However, only with Combine the reduction results r ₀ , r ₁ , r ₂ ..., r _{N -1} and ignore with Therefore, the demodulation symbol still has room for improvement. Therefore, the interference reconstruction is further performed, and the frequency domain signal of the equation (3) is subtracted from the reconstructed interference, and then the SFBC decoding is performed. In this way, the interference reconstruction is repeated to update the SFBC restoration result until the demodulation symbol ζ _i found for each demodulation subcarrier has been the same P times consecutively, and the receiving device UE outputs the demodulation symbols ζ _{i of} all the demodulation subcarriers, P> A specific threshold.

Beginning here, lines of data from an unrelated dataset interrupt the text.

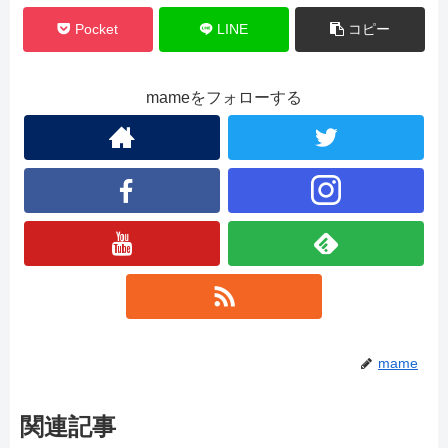
Pocket
LINE
コピー
mameをフォローする
mame
関連記事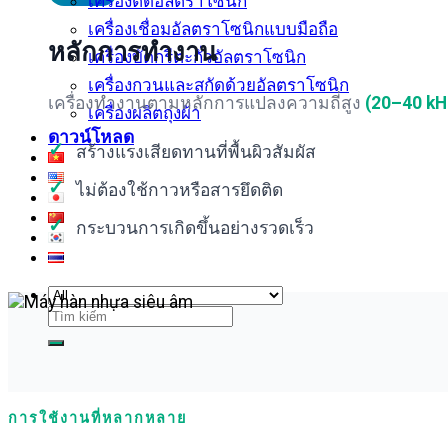
เครื่องตัดอัลตราโซนิก
เครื่องเชื่อมอัลตราโซนิกแบบมือถือ
หลักการทำงาน
เครื่องบัดกรีตะกั่วอัลตราโซนิก
เครื่องกวนและสกัดด้วยอัลตราโซนิก
เครื่องทำงานตามหลักการแปลงความถี่สูง
(20–40 kH
เครื่องผลิตถุงผ้า
ดาวน์โหลด
✓
สร้างแรงเสียดทานที่พื้นผิวสัมผัส
✓
ไม่ต้องใช้กาวหรือสารยึดติด
✓
กระบวนการเกิดขึ้นอย่างรวดเร็ว
ค้นหา:
การใช้งานที่หลากหลาย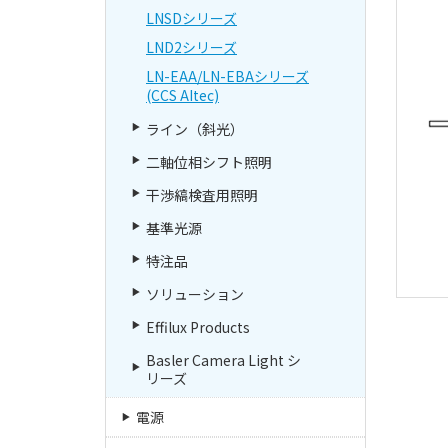
LNSDシリーズ
LND2シリーズ
LN-EAA/LN-EBAシリーズ
(CCS AItec)
ライン（斜光）
二軸位相シフト照明
干渉縞検査用照明
基準光源
特注品
ソリューション
Effilux Products
Basler Camera Light シ
リーズ
電源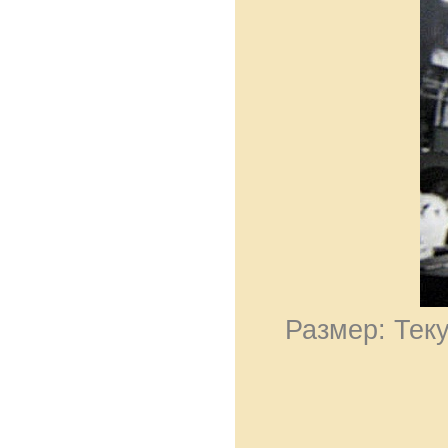
Размер: Теку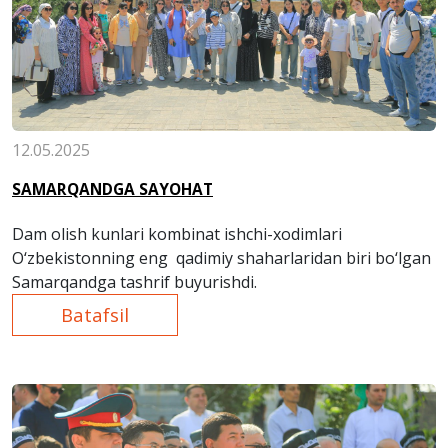
12.05.2025
SAMARQANDGA SAYOHAT
Dam olish kunlari kombinat ishchi-xodimlari
O‘zbekistonning eng qadimiy shaharlaridan biri bo‘lgan
Samarqandga tashrif buyurishdi.
Batafsil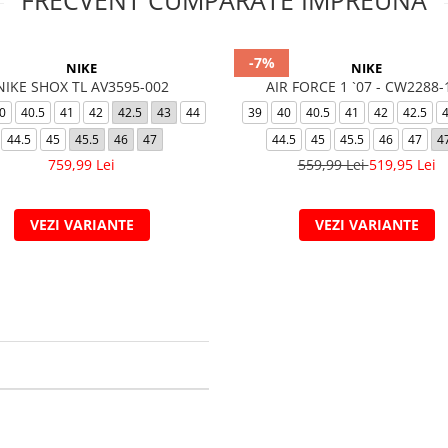
FRECVENT CUMPARATE IMPREUNA
-7%
NIKE
NIKE
NIKE SHOX TL AV3595-002
AIR FORCE 1 `07 - CW2288-
0
40.5
41
42
42.5
43
44
39
40
40.5
41
42
42.5
44.5
45
45.5
46
47
44.5
45
45.5
46
47
4
759,99 Lei
559,99 Lei
519,95 Lei
VEZI VARIANTE
VEZI VARIANTE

The following describes the interference reconstruction. It is assumed that the demodulation symbol ζ _i of the kth demodulation subcarrier used in the (t-1)th interference reconstruction is marked as ,t 1. Demodulation symbols for demodulating subcarriers f _d,0 ~f _d,(N-1) Pairwise pairing to form a first optimization vector And a second optimization vector . And, obtaining a compensation signal according to the two optimization vectors It is shown that the second vector is subjected to SFBC coding and the k-th modulated subcarriers are interfered by other subcarriers, as in equation (9). Wherein, H _{R 1, m} is a component of the first channel signal belonging to the mth first subcarrier, and H _{R 2, m} is a component of the second channel signal belonging to the mth second subcarrier.

Next, make the current frequency domain signal with Deducting the compensation signal And adjust the frequency domain signal for the next SFBC decoding with , as in formula (10). among them, Refers to the component of the kth demodulation subcarrier in the first frequency domain signal Y _R1 obtained by the time domain to frequency domain conversion. It refers to a component belonging to the kth demodulation subcarrier in the first frequency domain signal Y _R2 obtained through time domain to frequency domain conversion.

Therefore, each time the adjusted frequency domain signal excludes the interference of some other subcarriers, so that the demodulation symbols gradually converge and have higher reliability, so that there are different modulation frequency differences between different transmitting devices and receiving devices. In the case of the case, the purpose of the error floor is further improved.

Preferred embodiment

Referring to FIG. 3, based on the foregoing theory, the preferred embodiment of the receiving apparatus 100 for SFBC decoding of the present invention is suitable for wirelessly accessing a first transmitting apparatus R1 and a second each having an antenna (not shown). The transmitting device R2, the signals sent by the two transmitting devices R1, R2 can be combined to form an SFBC encoded signal, and an input signal is formed at the receiving device 100 after passing through the channel. The transmitting devices R1, R2 and the receiving device 100 may be relay stations, base stations, mobile phones, or other devices having a transmitting function.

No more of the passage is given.